INPUT MATERIAL
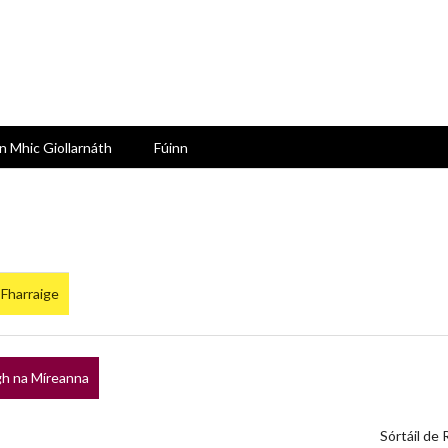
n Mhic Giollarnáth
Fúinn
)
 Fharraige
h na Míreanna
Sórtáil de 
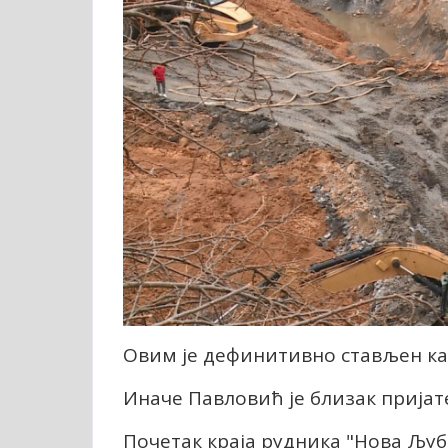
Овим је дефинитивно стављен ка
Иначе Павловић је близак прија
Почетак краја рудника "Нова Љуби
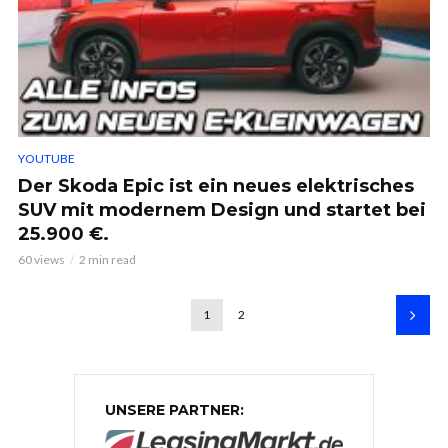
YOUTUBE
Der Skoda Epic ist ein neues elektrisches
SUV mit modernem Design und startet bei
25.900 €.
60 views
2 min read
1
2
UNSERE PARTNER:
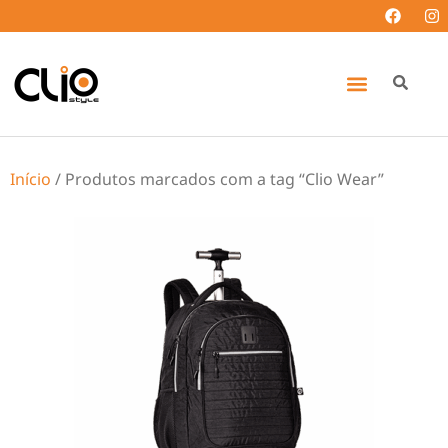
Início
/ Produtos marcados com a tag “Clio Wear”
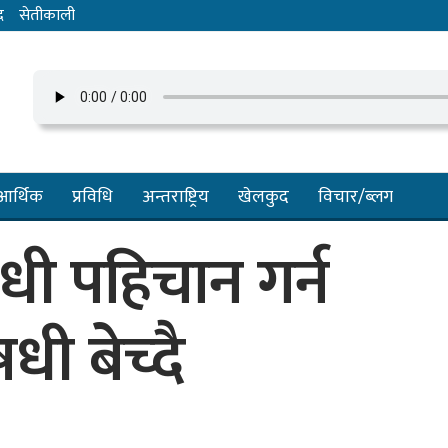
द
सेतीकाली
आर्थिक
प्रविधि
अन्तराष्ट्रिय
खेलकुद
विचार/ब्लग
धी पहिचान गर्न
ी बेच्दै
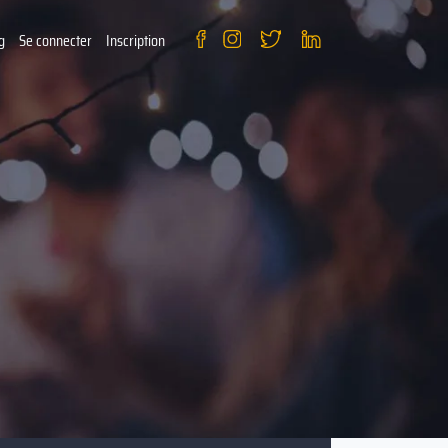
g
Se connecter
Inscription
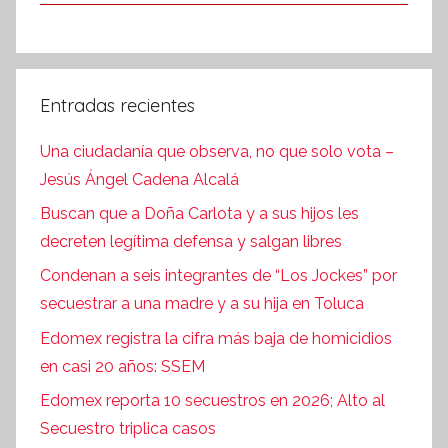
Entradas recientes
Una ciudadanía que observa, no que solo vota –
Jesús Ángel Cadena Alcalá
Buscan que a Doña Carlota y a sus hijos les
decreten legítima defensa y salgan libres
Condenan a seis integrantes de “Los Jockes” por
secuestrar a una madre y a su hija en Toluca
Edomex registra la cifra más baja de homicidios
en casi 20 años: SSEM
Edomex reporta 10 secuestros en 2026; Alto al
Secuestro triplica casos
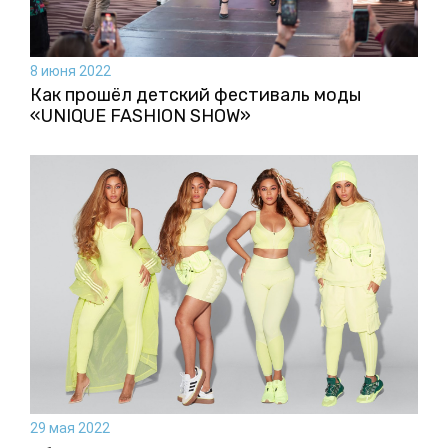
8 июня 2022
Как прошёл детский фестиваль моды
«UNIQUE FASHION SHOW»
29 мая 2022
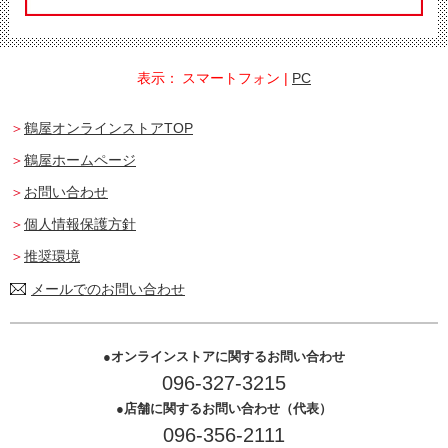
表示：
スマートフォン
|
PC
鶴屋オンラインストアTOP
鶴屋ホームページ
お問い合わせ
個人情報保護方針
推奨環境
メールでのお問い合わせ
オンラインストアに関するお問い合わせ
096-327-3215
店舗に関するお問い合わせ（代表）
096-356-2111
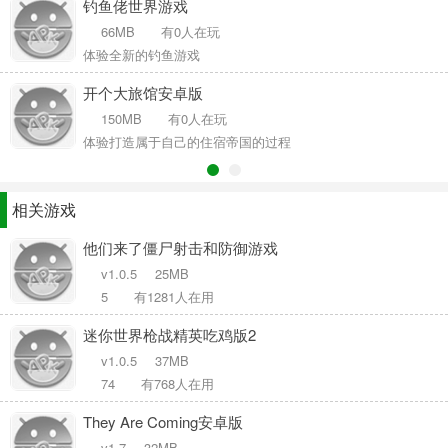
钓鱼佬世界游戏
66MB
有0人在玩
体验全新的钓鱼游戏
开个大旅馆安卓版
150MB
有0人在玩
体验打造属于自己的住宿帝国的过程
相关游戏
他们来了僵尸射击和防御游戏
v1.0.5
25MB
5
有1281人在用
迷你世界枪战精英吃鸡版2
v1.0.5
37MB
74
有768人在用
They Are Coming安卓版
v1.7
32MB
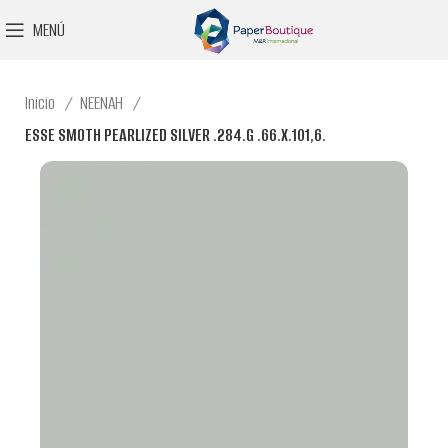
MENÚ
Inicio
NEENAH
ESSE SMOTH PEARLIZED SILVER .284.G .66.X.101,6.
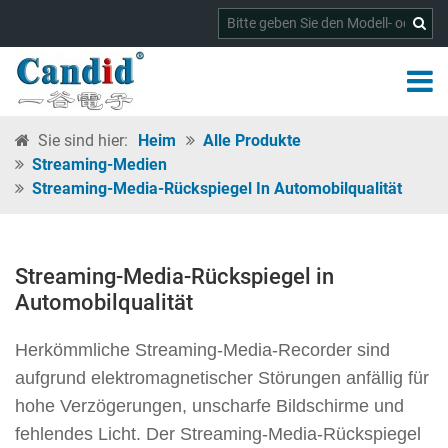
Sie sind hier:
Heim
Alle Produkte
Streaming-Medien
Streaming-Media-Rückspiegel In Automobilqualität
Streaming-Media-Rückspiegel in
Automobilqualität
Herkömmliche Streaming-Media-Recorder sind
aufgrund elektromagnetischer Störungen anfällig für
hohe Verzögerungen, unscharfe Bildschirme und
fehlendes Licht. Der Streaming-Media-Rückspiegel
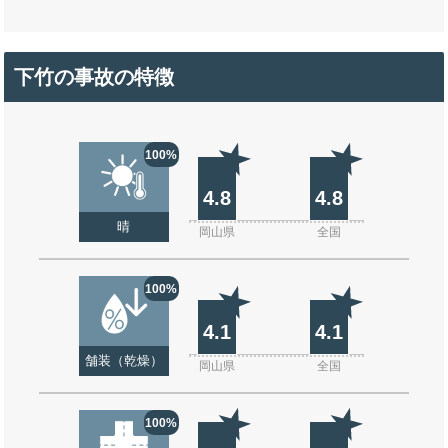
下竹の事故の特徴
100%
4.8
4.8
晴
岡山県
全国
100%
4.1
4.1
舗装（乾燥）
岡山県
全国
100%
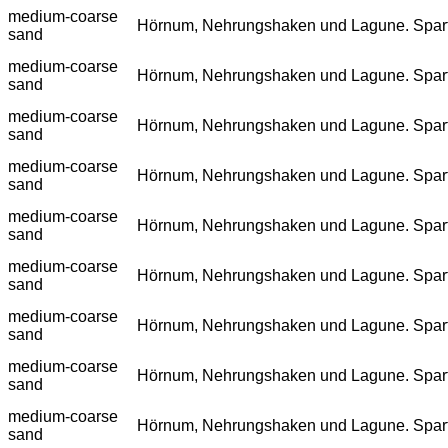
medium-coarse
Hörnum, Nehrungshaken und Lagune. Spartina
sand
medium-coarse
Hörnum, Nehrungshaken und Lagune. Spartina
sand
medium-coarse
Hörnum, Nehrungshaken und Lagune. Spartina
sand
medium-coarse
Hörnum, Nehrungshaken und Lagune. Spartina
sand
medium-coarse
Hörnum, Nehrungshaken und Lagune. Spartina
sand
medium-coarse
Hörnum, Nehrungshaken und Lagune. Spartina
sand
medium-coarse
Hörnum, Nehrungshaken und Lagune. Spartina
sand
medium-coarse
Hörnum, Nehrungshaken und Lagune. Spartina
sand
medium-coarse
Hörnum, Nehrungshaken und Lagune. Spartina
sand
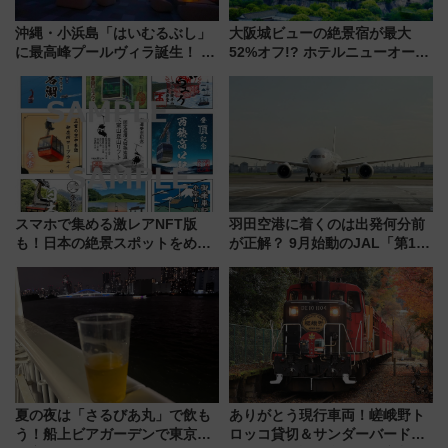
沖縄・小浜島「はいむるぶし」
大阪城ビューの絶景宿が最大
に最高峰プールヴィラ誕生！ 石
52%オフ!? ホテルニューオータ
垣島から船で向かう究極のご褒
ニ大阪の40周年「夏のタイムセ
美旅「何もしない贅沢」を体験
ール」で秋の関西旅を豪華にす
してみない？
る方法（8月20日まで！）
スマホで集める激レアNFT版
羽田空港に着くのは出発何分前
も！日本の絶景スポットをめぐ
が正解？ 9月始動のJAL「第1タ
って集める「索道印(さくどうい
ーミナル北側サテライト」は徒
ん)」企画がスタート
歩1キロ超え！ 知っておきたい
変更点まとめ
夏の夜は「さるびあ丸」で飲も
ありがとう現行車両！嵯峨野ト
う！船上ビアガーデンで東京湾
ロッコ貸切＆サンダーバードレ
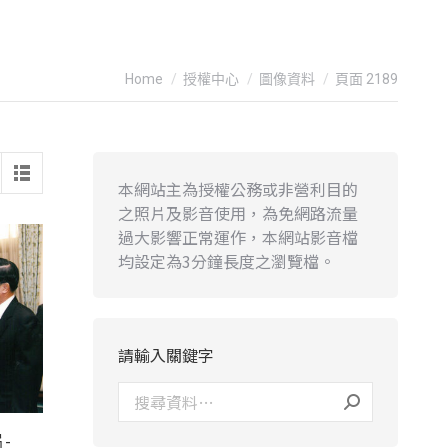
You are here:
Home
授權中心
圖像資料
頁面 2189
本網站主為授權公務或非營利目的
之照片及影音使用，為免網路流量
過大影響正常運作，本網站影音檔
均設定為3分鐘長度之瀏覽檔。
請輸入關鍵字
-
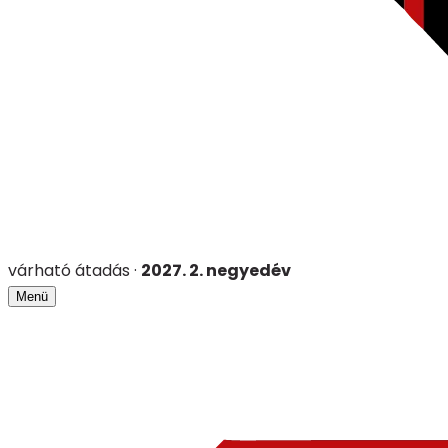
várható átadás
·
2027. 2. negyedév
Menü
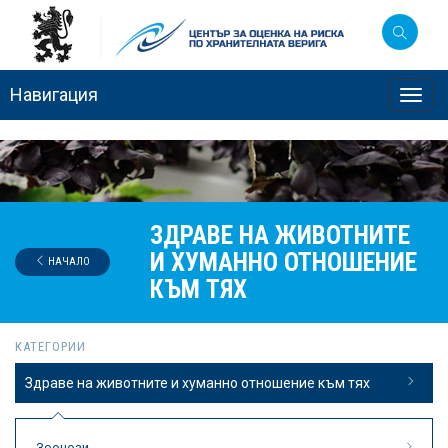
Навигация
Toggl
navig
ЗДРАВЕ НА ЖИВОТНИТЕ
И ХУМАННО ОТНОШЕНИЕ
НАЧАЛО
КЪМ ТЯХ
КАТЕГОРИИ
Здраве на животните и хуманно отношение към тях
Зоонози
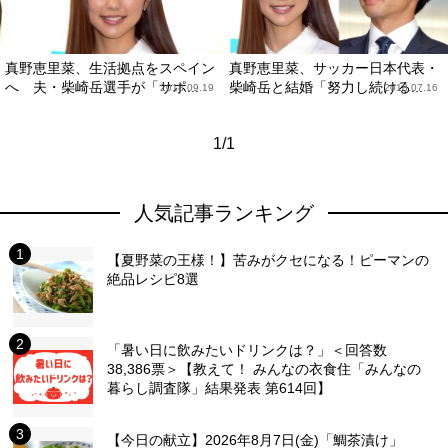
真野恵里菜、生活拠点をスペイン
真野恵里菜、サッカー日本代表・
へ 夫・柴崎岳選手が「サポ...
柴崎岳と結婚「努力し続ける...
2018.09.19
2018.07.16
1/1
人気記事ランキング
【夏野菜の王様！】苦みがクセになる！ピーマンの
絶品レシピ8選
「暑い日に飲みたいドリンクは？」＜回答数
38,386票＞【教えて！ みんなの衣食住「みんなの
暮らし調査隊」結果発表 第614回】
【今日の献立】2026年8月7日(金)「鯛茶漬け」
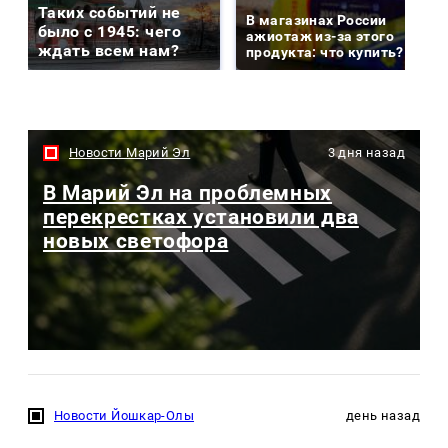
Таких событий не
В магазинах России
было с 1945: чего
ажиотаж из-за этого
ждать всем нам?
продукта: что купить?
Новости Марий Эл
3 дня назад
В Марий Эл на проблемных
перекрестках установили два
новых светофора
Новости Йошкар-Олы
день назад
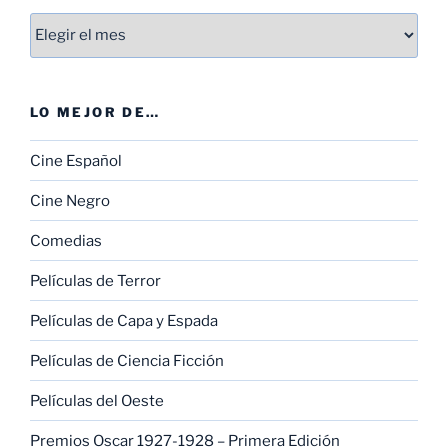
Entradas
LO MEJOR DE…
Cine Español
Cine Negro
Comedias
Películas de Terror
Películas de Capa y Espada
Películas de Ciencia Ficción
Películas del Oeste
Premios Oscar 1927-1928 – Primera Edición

YOUR GOAL
Across the material above, how many lines include the string "Rückspiegel"? Only the number is wanted.

EXERCISE RESULT
3